Child Okeford’s “Hey Day” is the annual village fete.
Where does “Hey Day” originate? Is it one word or two? Sadly we have no idea. No one is able to tell us nor can we find any clue from village records. The first record we can find was in the parish magazine “The Hill” in 1969 which referred to Hambledon Hey-Day although in the previous year a fete was held by the Playgroup and PTA at Rivermead Farm, Child Okeford. Since 1969 the event has been called Hambledon Heyday, Child Okeford Hey-Day and finally just Hey Day.
There has been a suggestion the word is linked to a Harvest Festival but if anyone knows for sure we would love to hear from you.
When did it start? As mentioned, the first reference we have found was in 1969 although older villagers recall Hey Days in the 1950’s. One villager remembers an event in the late 1940’s akin to a gymkhana but the only event we can find on record was in July 1947 when the Child Okeford Youth Club held a “Fete and Sports” event at Fontmell Parva. We can find no references to a “Hey Day”, or similar, in any local newspapers up to 1950 nor any reference in parish council records from 1950 to 1967.
A “Hey Day” was held in 1969, 1970, 1972 and 1973 then became the “Rector’s Fete” in 1974 and 1975. In 1982, in order to raise funds toward the building of a new Community Centre, a “Grand Sponsor Mower and Barbecue Evening” was held and included stalls, steam engines, donkey and cart rides. This was a very successful and popular event and led to the resurrection of the “Hey Day” the following year which was then held annually until 1996.

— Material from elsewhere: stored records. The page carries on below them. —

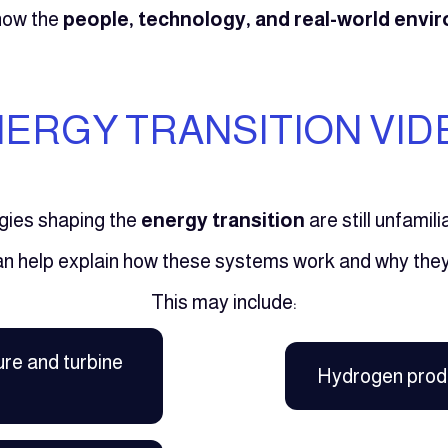
show the
people, technology, and real-world env
ERGY TRANSITION VID
gies shaping the
energy transition
are still unfamil
an help explain how these systems work and why they
This may include:
ure and turbine
Hydrogen prod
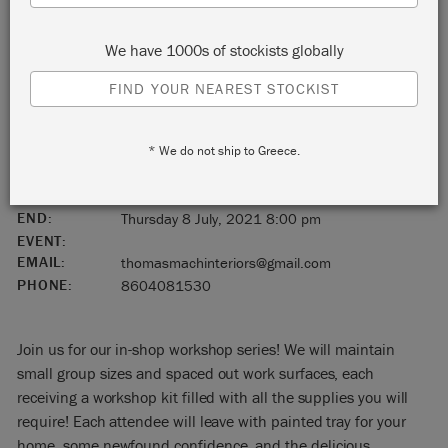
Simsbury
We have 1000s of stockists globally
Connecticut
FIND YOUR NEAREST STOCKIST
United States
* We do not ship to Greece.
06070
START:
Thursday 8 July, 2021 6:00 pm
END:
Thursday 8 July, 2021 8:00 pm
EVENT:
EMAIL:
thomasmachinteriors@gmail.com
PHONE:
8604081530
Join us for our in-shop workshop series! We will maintain
small group sizes and spaced out work surfaces, each
receiving a workshop kit filled with all the supplies you will
require! Each attendee will leave with painted tray for your
home, some newfound confidence, and the delicious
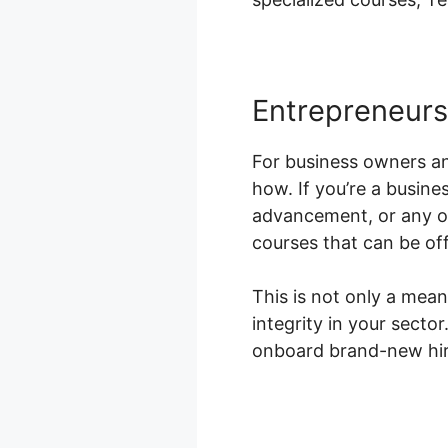
Entrepreneur
For business owners a
how. If you’re a busines
advancement, or any ot
courses that can be off
This is not only a mean
integrity in your sect
onboard brand-new hire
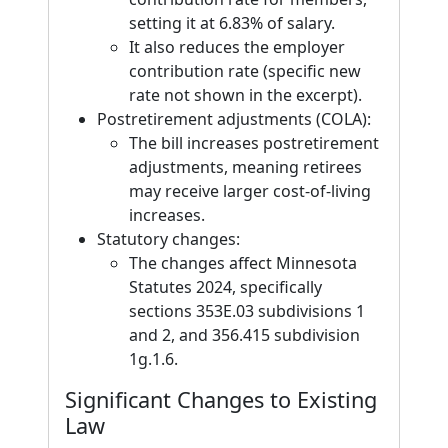
setting it at 6.83% of salary.
It also reduces the employer
contribution rate (specific new
rate not shown in the excerpt).
Postretirement adjustments (COLA):
The bill increases postretirement
adjustments, meaning retirees
may receive larger cost-of-living
increases.
Statutory changes:
The changes affect Minnesota
Statutes 2024, specifically
sections 353E.03 subdivisions 1
and 2, and 356.415 subdivision
1g.1.6.
Significant Changes to Existing
Law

The event “rested” from 1997 to 2000 although village fetes were held in 1998 at the Recreation Ground and in 1969 at Cranborne Edge, before making a brief return in 2001on the back of the highly successful “Millennium Celebrations” the previous year. We then had to wait until 2014 before a committee was formed to try again although in 2012 and 2013 celebrations were held to commemorate anniversaries of The Queen. Sadly, after much effort, the 2014 event had to be cancelled due to torrential rain. But, undeterred, the committee succeeded in putting on an excellent “Hey Day” in 2015 and each year since.
What’s it all about? Apart from giving the villagers a great day’s fun, from the 1960’s to the 1990’s the prime objective was to raise funds for the village principally the Community Centre, the School and the Village Hall. From 2015 local charities were also supported such as Home Start, Julia’s House and Dorset and Somerset Air Ambulance. In 2017 £3000 was raised toward the establishment of defibrillators in the two redundant telephone kiosks in the village.
Hey Day Highlights
Sadly we cannot find a lot of detail for the 1960’s and 1970’s but fell racing, and skittles seemed popular events and in 1969 we had an “auction of furniture and sundries”!
From 1983 to 1996 the format was very similar. The day started with a fancy dress procession from the village war memorial at The Cross to the Recreation Ground usually headed by the Shaftesbury Town Silver Band. Activities included a (Hambledon) Hill run, welly throwing, tile smashing, Y front challenge (?), toss the bale, horse shoe throwing as well as all the usual stalls. A fairground organ featured regularly and, in 1990, the “cow pat” appeared – pick a square and hope it’s lucky!
Initially the events were opened by local notables such as Michael Oliver and Guy Smallwood but in 1990 George Cole (Arthur Daley in “Minder”) did the honours and in 1992 it was the turn of Buster Merryfield (Uncle Albert on “Only Fools and Horses”). And, in the evenings, dancing to the music of a local band; the highlight being the appearance of The Yetties in 1985.
Also in 1985 a Skittles competition was held in The Saxon Inn as part of the Hey Day celebrations. In 1989 the event was expanded to a week and each year included the Skittles competition, a Treasure Hunt and a Quiz; other occasional events included a Tug of War (1989), Whist Drive (1990), Bingo (1991 – 1995) and a Race Night in 1996.
Moving on to 2015, the weather was perfect, we ran out of beer, we ran out of wine, we ran out of sausages and we even ran out of coconuts. The Saxon Inn and The Baker Arms competed for The Manor Cup with a penalty shoot-out – won by The Baker Arms.
In 2016, the Hey Day commemorated The Queen’s 90th birthday, the event heralded by the ringing of the church bells and a blessing from the Rector for the Okeford Benefice. The Manor Cup was won by The Saxon Inn in a tug of war competition. This year saw the successful return of the evening dance.